Integrating Lecture and A General Biology Laboratory Manual is designed for students majoring in Biology, and can be used in conjunction with many different lower-division biology textbooks. The user-friendly manual encourages students to think of lecture and lab as a cohesive unit. This is accomplished by requiring them to use the information they are learning in lecture and the material presented in the manual, including standard experiments, to complete assignments. One half of the manual covers taxonomy and the other half is devoted to introductory comparative physiology. Because classification of organisms can vary from textbook to textbook, many formal taxa have been eliminated from this manual. Students complete taxonomy assignments based on information they receive in class lectures and from their lecture textbook, which is what makes this manual usable with a variety of lower-division biology texts in a variety of general biology courses. Adopting professors will receive a laboratory preparation guide and a question-and-answer teaching edition of the manual.
Classroom tested, Integrating Lecture and Lab helps biology students successfully apply information they learn in their lectures.
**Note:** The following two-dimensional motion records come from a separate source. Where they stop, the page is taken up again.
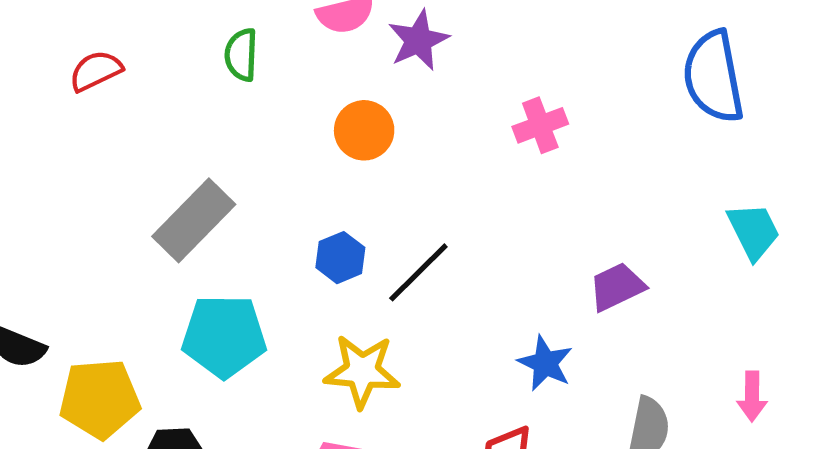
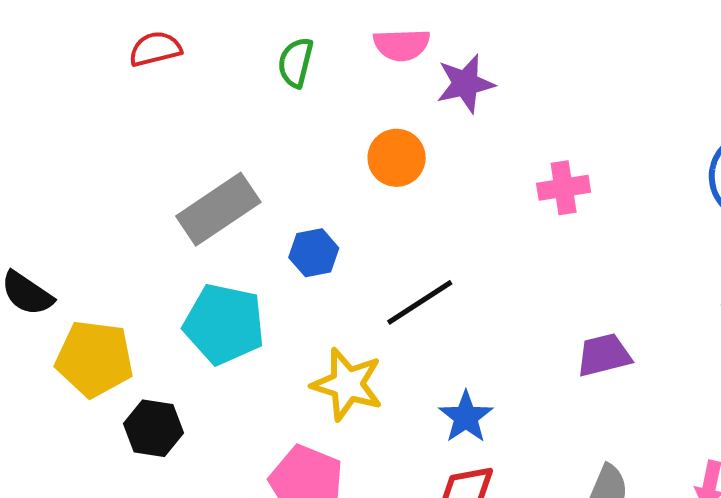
blue hexagon: (340, 258) -> (314, 253), moved
blue star: (545, 363) -> (466, 417), moved

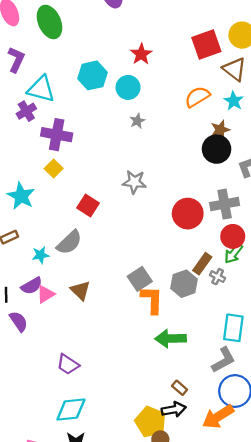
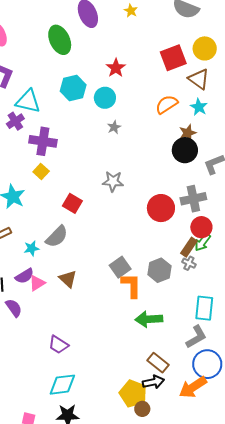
green ellipse: (50, 22) -> (60, 40), moved
brown rectangle: (202, 264) -> (189, 247), moved
brown rectangle: (180, 388) -> (158, 363), size x1.5

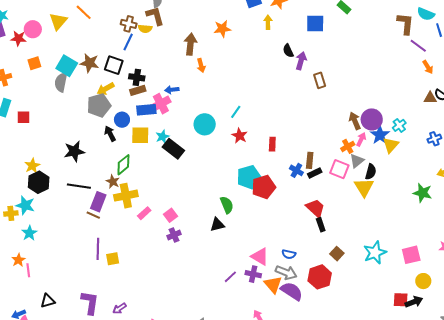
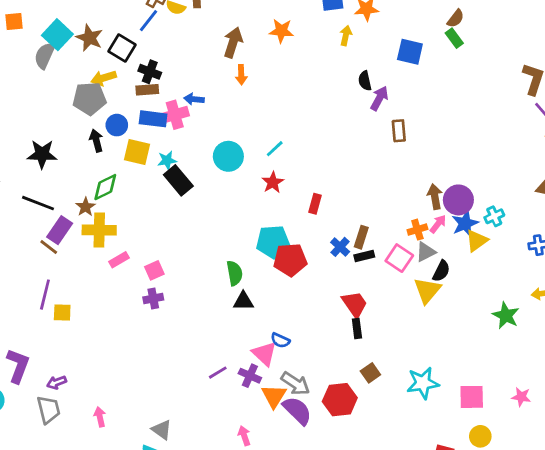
black triangle: (217, 225) -> (243, 301), moved
blue semicircle: (289, 254) -> (280, 340), moved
Leslie A. King (M.A., Physiology, San Francisco State University) is an Instructor of Biology at the University of San Francisco, where she teaches Human Physiology and has taught both General Biology lecture and lab courses. In writing Integrating Lecture and A General Biology Laboratory Manual , she also drew upon over 17 years of experience in supervising and coordinating undergraduate Biology laboratory sections and laboratory instructors.